### RECORDS SUPPLIED
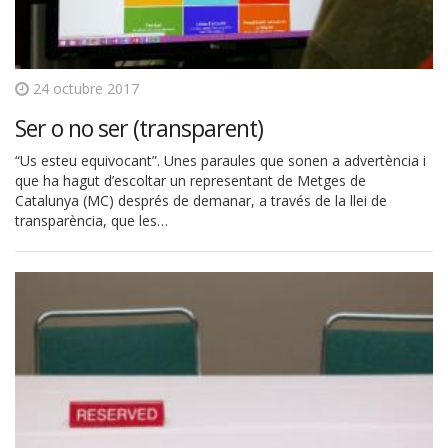
24 octubre 2017
Ser o no ser (transparent)
“Us esteu equivocant”. Unes paraules que sonen a advertència i
que ha hagut d’escoltar un representant de Metges de
Catalunya (MC) després de demanar, a través de la llei de
transparència, que les…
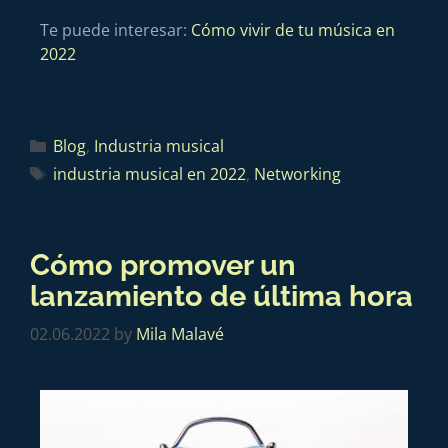
Te puede interesar:
Cómo vivir de tu música en
2022
Blog
,
Industria musical
industria musical en 2022
,
Networking
Cómo promover un
lanzamiento de última hora
02.06.2022
by
Mila Malavé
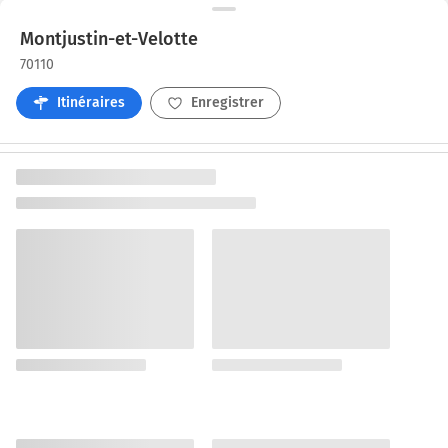
Montjustin-et-Velotte
70110
Itinéraires
Enregistrer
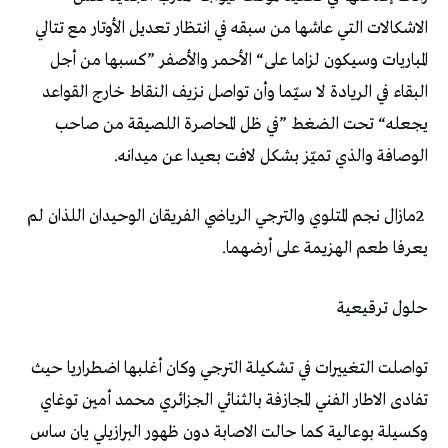
‬الوصافة‭ ‬والذي‭ ‬تميّز‭ ‬بشكل‭ ‬لافت‭ ‬بعيدا‭ ‬عن‭ ‬ميدانه‭. ‬
‬يعرفا‭ ‬طعم‭ ‬الهزيمة‭ ‬على‭ ‬أرضهما‭.‬
حلول‭ ‬ترقيعية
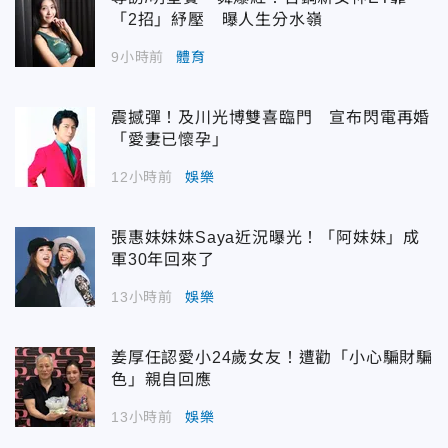
「2招」紓壓 曝人生分水嶺
9小時前
體育
震撼彈！及川光博雙喜臨門 宣布閃電再婚
「愛妻已懷孕」
12小時前
娛樂
張惠妹妹妹Saya近況曝光！「阿妹妹」成
軍30年回來了
13小時前
娛樂
姜厚任認愛小24歲女友！遭勸「小心騙財騙
色」親自回應
13小時前
娛樂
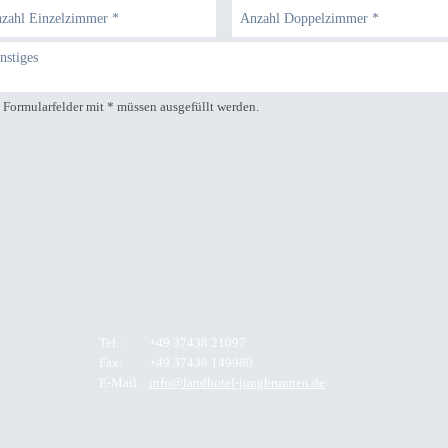
 Formularfelder mit * müssen ausgefüllt werden.
Tel.:
+49 37438 21097
Fax:
+49 37438 149980
E-Mail
info@landhotel-jungbrunnen.de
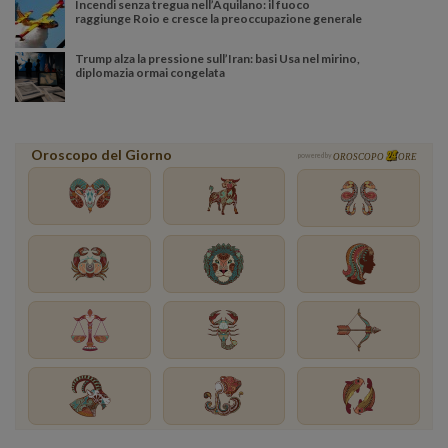
Incendi senza tregua nell’Aquilano: il fuoco
raggiunge Roio e cresce la preoccupazione generale
Trump alza la pressione sull’Iran: basi Usa nel mirino,
diplomazia ormai congelata
Oroscopo del Giorno
powered by
OROSCOPO
ORE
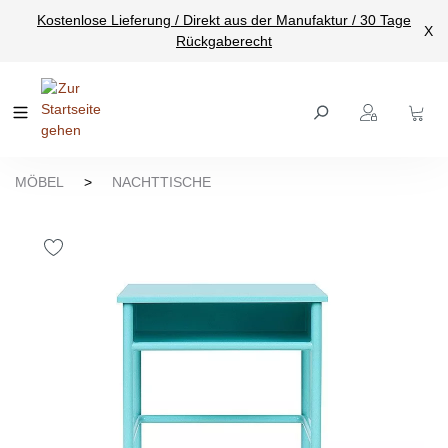
Kostenlose Lieferung / Direkt aus der Manufaktur / 30 Tage
nhalt springen
X
Rückgaberecht
MÖBEL
>
NACHTTISCHE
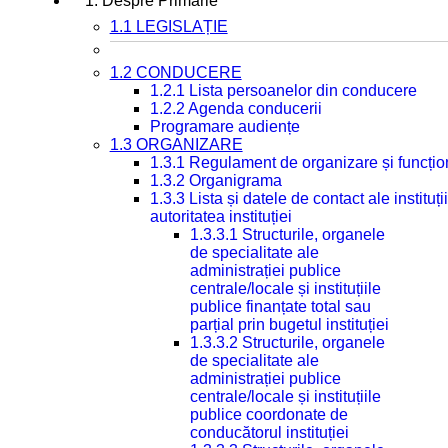
1. Despre Primarie
1.1 LEGISLAȚIE
1.2 CONDUCERE
1.2.1 Lista persoanelor din conducere
1.2.2 Agenda conducerii
Programare audiențe
1.3 ORGANIZARE
1.3.1 Regulament de organizare și funcțio
1.3.2 Organigrama
1.3.3 Lista și datele de contact ale instit
autoritatea instituției
1.3.3.1 Structurile, organele
de specialitate ale
administrației publice
centrale/locale și instituțiile
publice finanțate total sau
parțial prin bugetul instituției
1.3.3.2 Structurile, organele
de specialitate ale
administrației publice
centrale/locale și instituțiile
publice coordonate de
conducătorul instituției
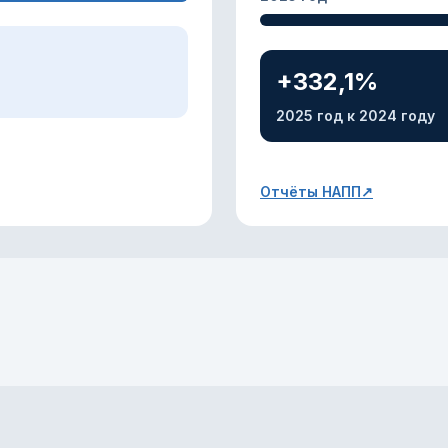
+332,1%
2025 год к 2024 году
Отчёты НАПП
↗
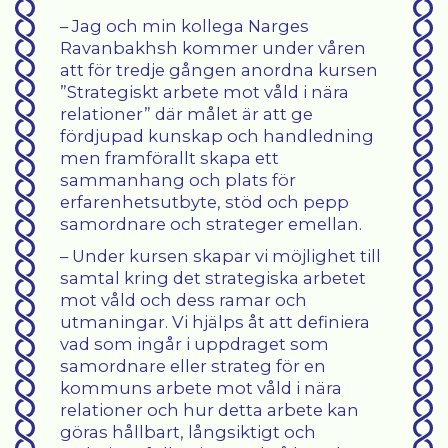
– Jag och min kollega Narges
Ravanbakhsh kommer under våren
att för tredje gången anordna kursen
”Strategiskt arbete mot våld i nära
relationer” där målet är att ge
fördjupad kunskap och handledning
men framförallt skapa ett
sammanhang och plats för
erfarenhetsutbyte, stöd och pepp
samordnare och strateger emellan.
– Under kursen skapar vi möjlighet till
samtal kring det strategiska arbetet
mot våld och dess ramar och
utmaningar. Vi hjälps åt att definiera
vad som ingår i uppdraget som
samordnare eller strateg för en
kommuns arbete mot våld i nära
relationer och hur detta arbete kan
göras hållbart, långsiktigt och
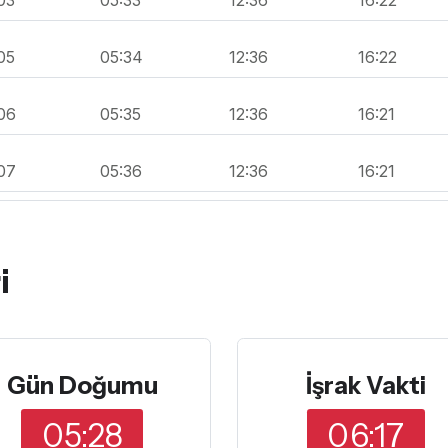
05
05:34
12:36
16:22
06
05:35
12:36
16:21
07
05:36
12:36
16:21
i
Gün Doğumu
İşrak Vakti
05:28
06:17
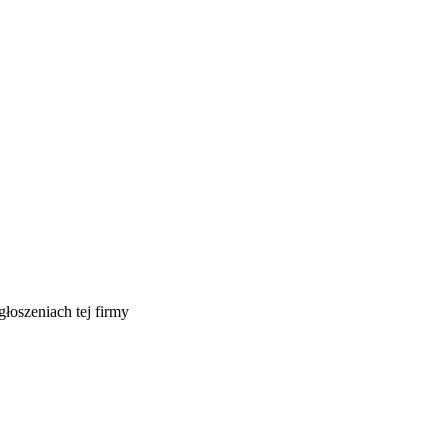
głoszeniach tej firmy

### ACTION ITEM
Print exactly the lines above that run from the one with "張惠妹妹妹Saya近況曝光！「阿妹妹」成" down to the one with "NACHTTISCHE", and omit the pictures.

### ANSWER TO THIS PROBLEM
張惠妹妹妹Saya近況曝光！「阿妹妹」成
軍30年回來了
13小時前
娛樂
姜厚任認愛小24歲女友！遭勸「小心騙財騙
色」親自回應
13小時前
娛樂
 Formularfelder mit * müssen ausgefüllt werden.
Tel.:
+49 37438 21097
Fax:
+49 37438 149980
E-Mail
info@landhotel-jungbrunnen.de
Incendi senza tregua nell’Aquilano: il fuoco
raggiunge Roio e cresce la preoccupazione generale
Trump alza la pressione sull’Iran: basi Usa nel mirino,
diplomazia ormai congelata
Oroscopo del Giorno
powered by
OROSCOPO
ORE
Kostenlose Lieferung / Direkt aus der Manufaktur / 30 Tage
nhalt springen
X
Rückgaberecht
MÖBEL
>
NACHTTISCHE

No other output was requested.